Exercise details:
Retype, word for word, each line between the lines holding "styczeń 2019 (206, 1476)" and "listopad 2016", inclusive, and leave the rest of the data alone.

Stored items:
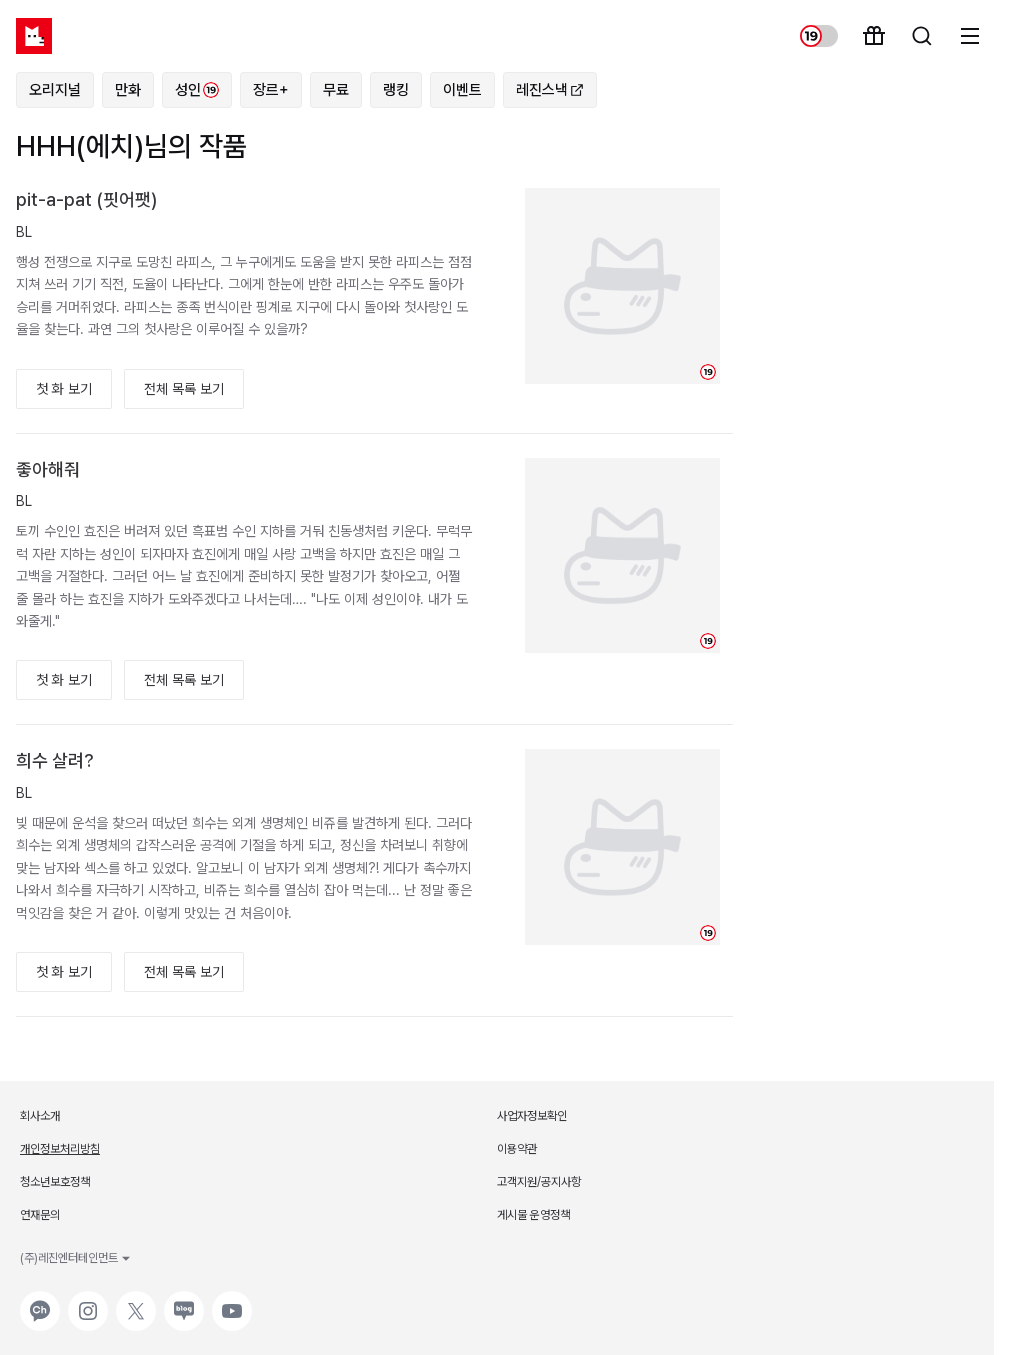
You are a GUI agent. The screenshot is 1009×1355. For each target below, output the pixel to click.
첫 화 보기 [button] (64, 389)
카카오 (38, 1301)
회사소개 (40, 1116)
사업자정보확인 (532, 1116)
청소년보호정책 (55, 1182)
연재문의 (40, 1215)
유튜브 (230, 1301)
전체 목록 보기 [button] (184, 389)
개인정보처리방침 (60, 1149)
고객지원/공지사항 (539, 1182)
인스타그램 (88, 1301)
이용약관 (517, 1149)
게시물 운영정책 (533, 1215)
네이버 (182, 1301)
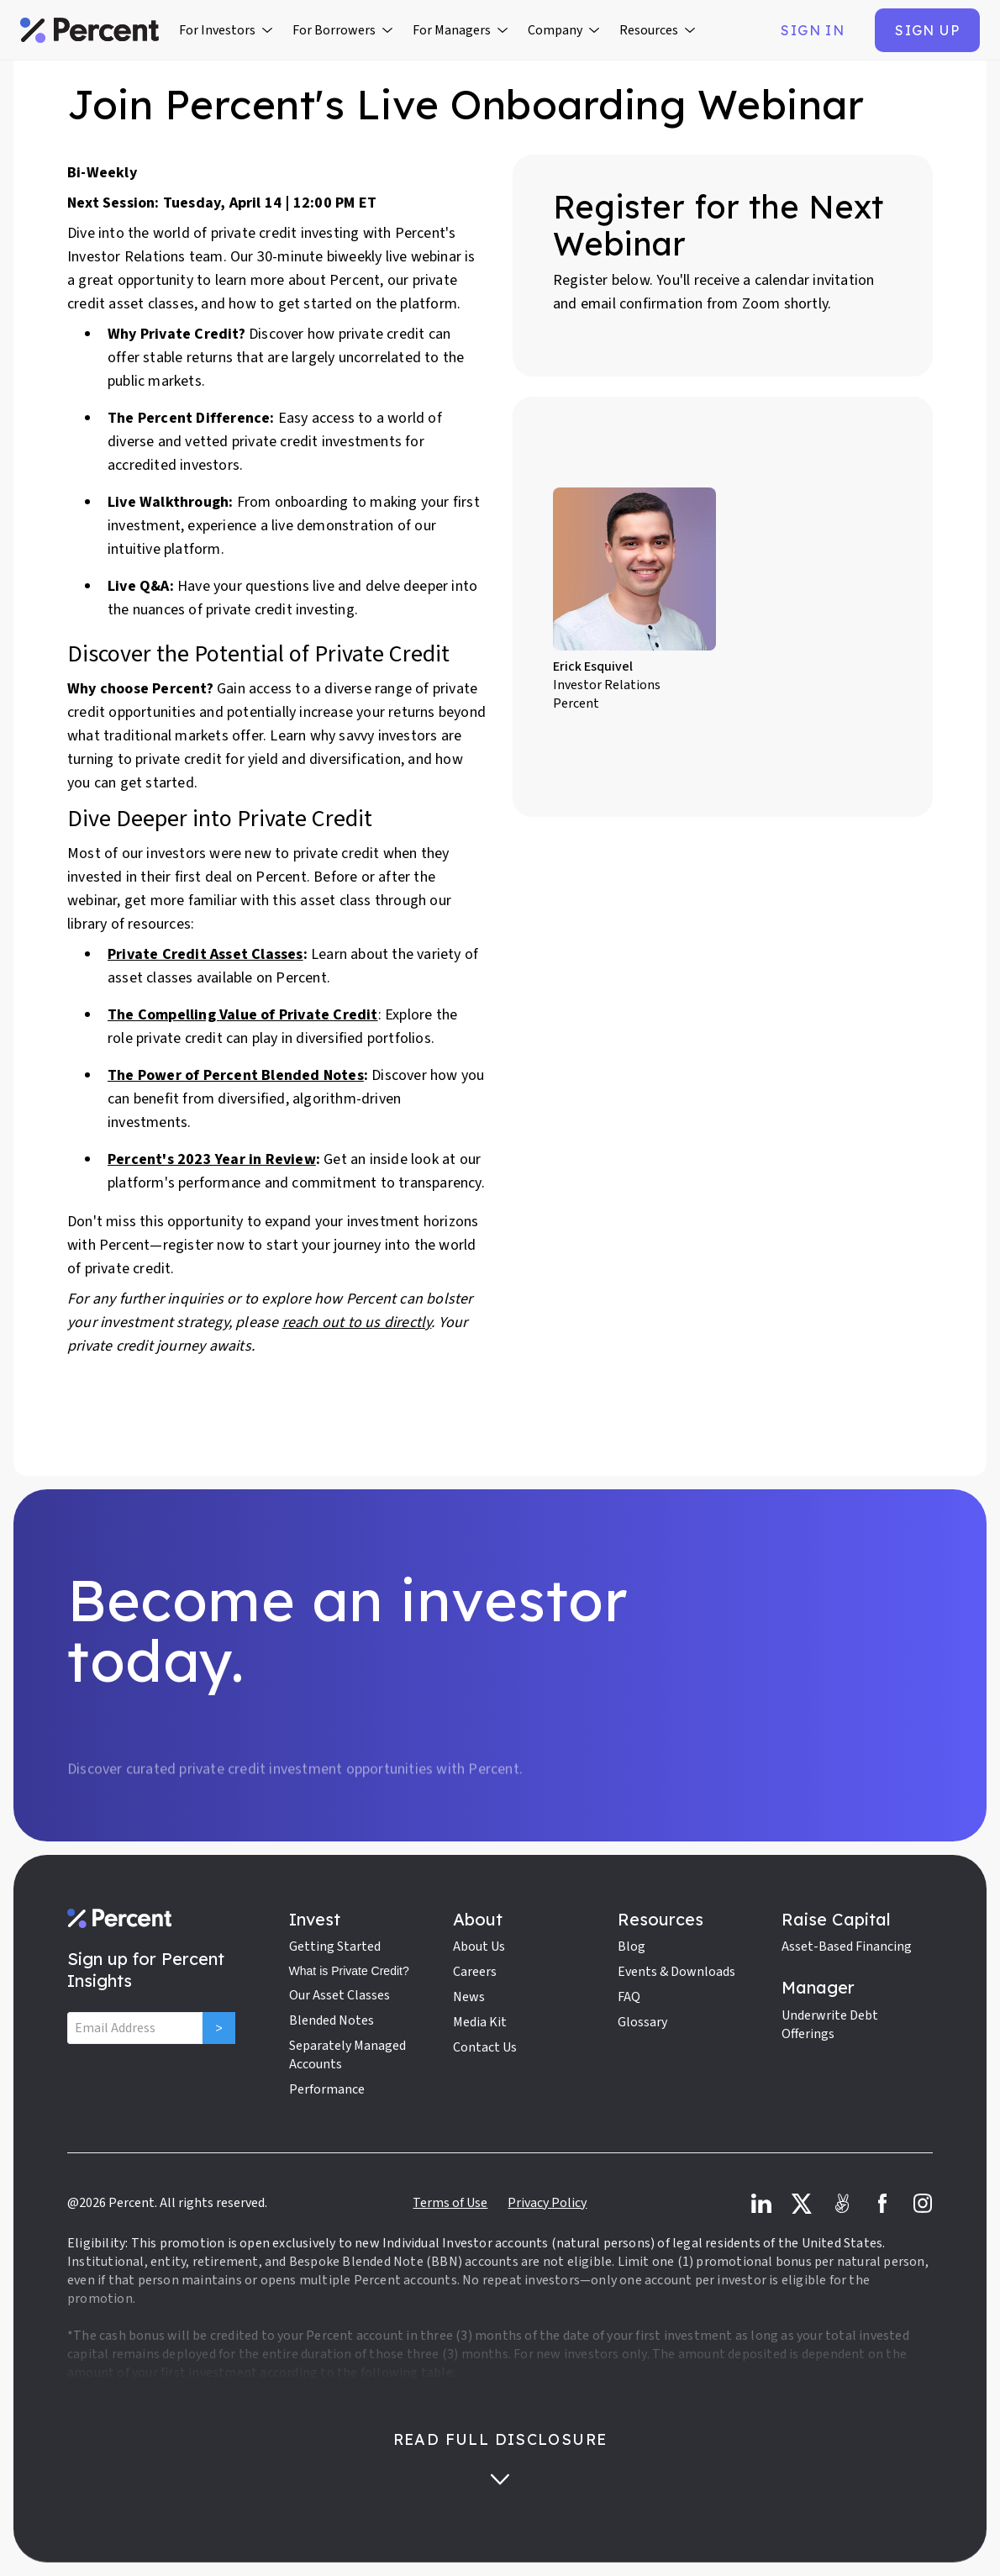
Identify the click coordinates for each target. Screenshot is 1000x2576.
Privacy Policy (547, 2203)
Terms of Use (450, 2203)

==

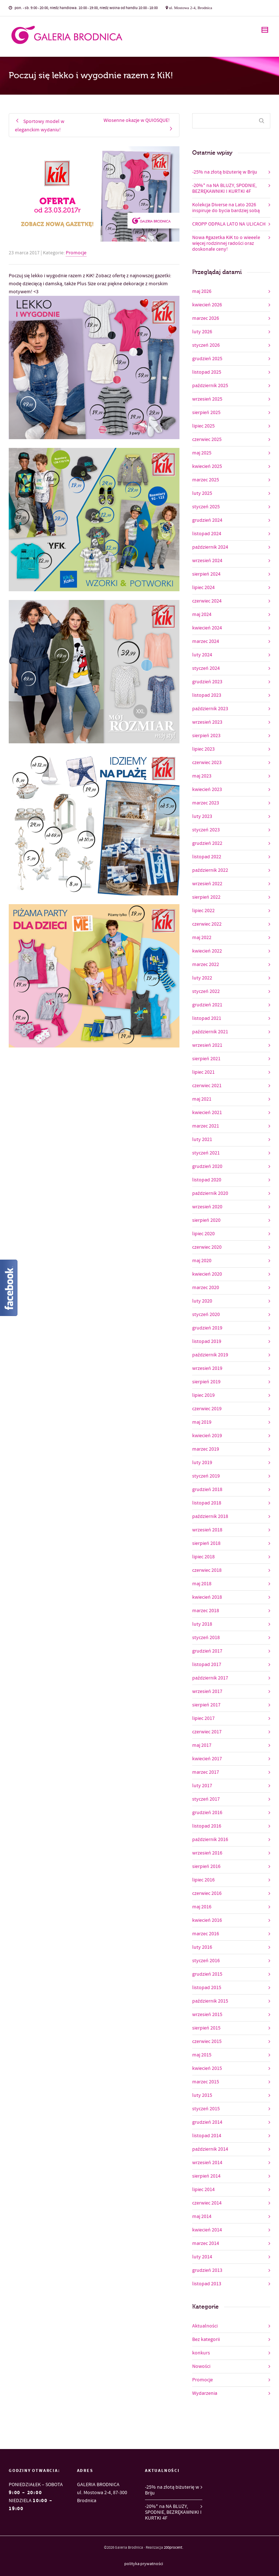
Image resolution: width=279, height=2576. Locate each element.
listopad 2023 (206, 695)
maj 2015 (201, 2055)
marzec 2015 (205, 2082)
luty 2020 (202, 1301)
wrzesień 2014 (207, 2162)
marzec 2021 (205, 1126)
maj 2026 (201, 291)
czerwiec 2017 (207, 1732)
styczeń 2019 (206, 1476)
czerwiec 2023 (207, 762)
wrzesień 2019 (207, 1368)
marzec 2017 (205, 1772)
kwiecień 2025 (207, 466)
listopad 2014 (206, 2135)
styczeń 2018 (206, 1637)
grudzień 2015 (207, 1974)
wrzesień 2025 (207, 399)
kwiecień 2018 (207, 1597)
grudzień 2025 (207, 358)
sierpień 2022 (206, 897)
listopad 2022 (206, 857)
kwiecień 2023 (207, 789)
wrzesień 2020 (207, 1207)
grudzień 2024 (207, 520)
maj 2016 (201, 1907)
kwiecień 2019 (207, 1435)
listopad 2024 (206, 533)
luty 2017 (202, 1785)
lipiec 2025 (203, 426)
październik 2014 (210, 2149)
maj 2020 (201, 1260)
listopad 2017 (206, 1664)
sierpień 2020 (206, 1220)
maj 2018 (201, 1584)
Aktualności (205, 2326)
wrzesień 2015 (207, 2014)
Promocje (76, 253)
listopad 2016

Your solution:
styczeń 2019 (206, 1476)
czerwiec 2023 (207, 762)
wrzesień 2019 (207, 1368)
marzec 2017 (205, 1772)
kwiecień 2025 (207, 466)
listopad 2014 (206, 2135)
styczeń 2018 (206, 1637)
grudzień 2015 (207, 1974)
wrzesień 2025 (207, 399)
kwiecień 2018 (207, 1597)
grudzień 2025 (207, 358)
sierpień 2022 (206, 897)
listopad 2022 (206, 857)
kwiecień 2023 (207, 789)
wrzesień 2020 (207, 1207)
grudzień 2024 (207, 520)
maj 2016 (201, 1907)
kwiecień 2019 (207, 1435)
listopad 2024 (206, 533)
luty 2017 (202, 1785)
lipiec 2025 (203, 426)
październik 2014 (210, 2149)
maj 2020 (201, 1260)
listopad 2017 (206, 1664)
sierpień 2020 (206, 1220)
maj 2018 (201, 1584)
Aktualności (205, 2326)
wrzesień 2015 (207, 2014)
Promocje (76, 253)
listopad 2016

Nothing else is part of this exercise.